----- INFORMATION PROVIDED -----
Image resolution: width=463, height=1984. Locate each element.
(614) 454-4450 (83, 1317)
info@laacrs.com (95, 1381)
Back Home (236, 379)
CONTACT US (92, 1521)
-----
[PROBLEM REQUIREMENTS] Top to bottom, transcribe every line above exactly.

[RESULT BELOW]
Image resolution: width=463, height=1984. Locate each element.
(614) 454-4450 (83, 1317)
info@laacrs.com (95, 1381)
Back Home (236, 379)
CONTACT US (92, 1521)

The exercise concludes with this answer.